Nuclear weapons are the most immediate threat to humanity, but they are not the only technology that could play and is playing havoc with the future of life. The scale of our technological impact on the environment (primarily fossil fuel extraction and use) is also resulting in global warming and climate chaos, with predicted rises in ocean levels and many other threats – ocean acidification, extreme weather, climate refugees and strife from drought – that will cause massive death and displacement of human and animal populations.

 

In addition to the technological threats to the human future, many people on the planet now suffer from hunger, disease, lack of shelter and lack of education. Every person on the planet has a right to adequate nutrition, health care, housing and education. It is deeply unjust to allow the rich to grow richer while the vast majority of humanity sinks into deeper poverty. It is immoral to spend our resources on modernizing weapons of mass annihilation while large numbers of people continue to suffer from the ravages of poverty.

 

Doing all we can to move the world to Nuclear Zero, while remaining responsive to other pressing dangers, is our best chance to ensure a benevolent future for our species and its natural surroundings. We can start by changing apathy to empathy, conformity to critical thinking, ignorance to wisdom, denial to recognition, and thought to action in responding to the threats posed by nuclear weapons and the technologies associated with global warming, as well as to the need to address present human suffering arising from war and poverty.

 

The richer countries are challenged by migrant flows of desperate people that number in the millions and by the realization that as many as a billion people on the planet are chronically hungry and another two billion are malnourished, resulting in widespread growth stunting among children and other maladies.
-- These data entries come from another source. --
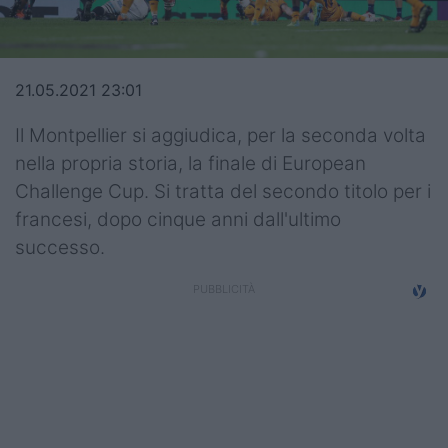
Top14
Premiership
21.05.2021 23:01
Champions Cup
Il Montpellier si aggiudica, per la seconda volta
Challenge Cup
nella propria storia, la finale di European
Challenge Cup. Si tratta del secondo titolo per i
World Rugby
francesi, dopo cinque anni dall'ultimo
Rugby World Cup
successo.
Super Rugby
Rugby in TV
Mercato
Serie A Elite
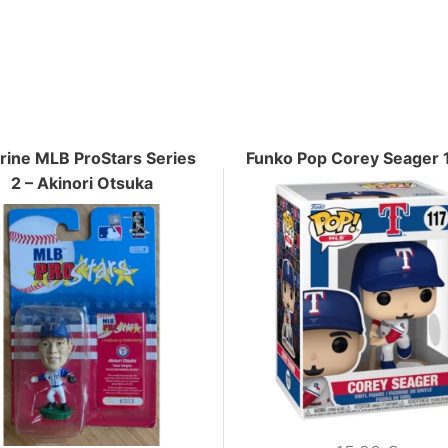
rine MLB ProStars Series
Funko Pop Corey Seager 
2 – Akinori Otsuka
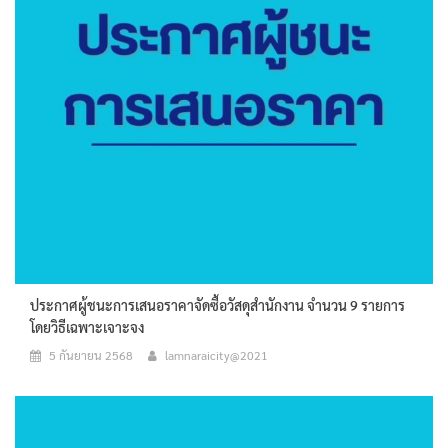
ประกาศผู้ชนะการเสนอราคาจัดซื้อวัสดุสำนักงาน จำนวน 9 รายการ
โดยวิธีเฉพาะเจาะจง
5 กันยายน 2568
lamnaraicity@2021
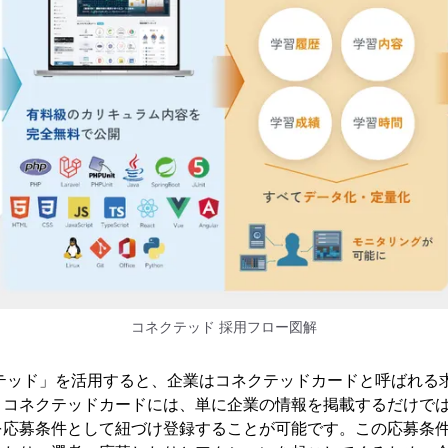
コネクテッド 採用フロー図解
クテッド」を活用すると、企業はコネクテッドカードと呼ばれる
。コネクテッドカードには、単に企業の情報を掲載するだけで
応募条件として紐づけ登録することが可能です。この応募条件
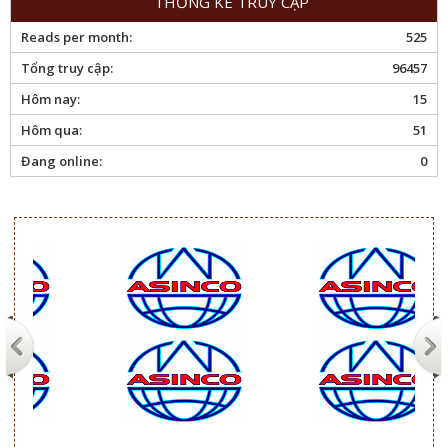
THỐNG KÊ TRUY CẬP
Reads per month:
525
Tổng truy cập:
96457
Hôm nay:
15
Hôm qua:
51
Đang online:
0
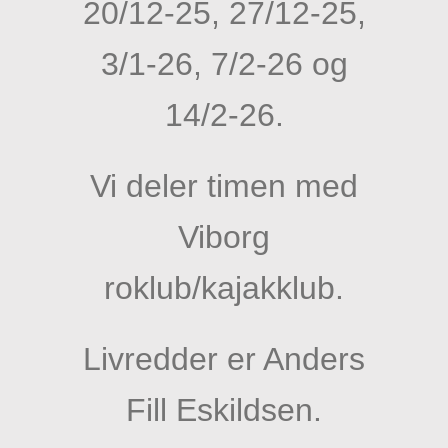
20/12-25, 27/12-25,
3/1-26, 7/2-26 og
14/2-26.
Vi deler timen med
Viborg
roklub/kajakklub.
Livredder er Anders
Fill Eskildsen.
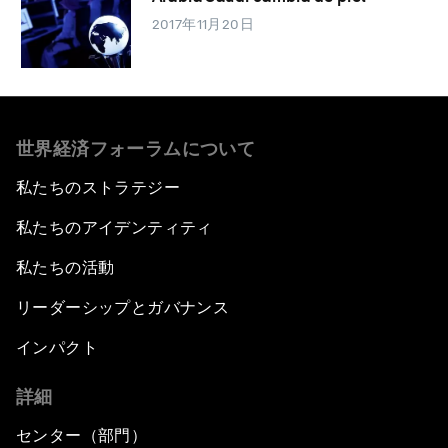
2017年11月20日
世界経済フォーラムについて
私たちのストラテジー
私たちのアイデンティティ
私たちの活動
リーダーシップとガバナンス
インパクト
詳細
センター（部門）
While ridding the world of nuclear weaponry is our primary goal, we are mindful that the institution of war is responsible for chaos and massive casualties, and that we must also challenge the militarist mentality if we are ever to enjoy enduring peace and security on our planet.

 

The fate of our species is now being tested as never before. The question before us is whether humankind has the foresight and discipline necessary to forego some superfluous desires, mainly curtailing propensities for material luxuries and for domination of our fellow beings, thereby enabling all of us and succeeding generations to live lives worth living. Whether our species will rise to this challenge is uncertain, with current evidence not reassuring.

 

The time is short and what is at risk is civilization and every small and great thing that each of us loves and treasures on our planet.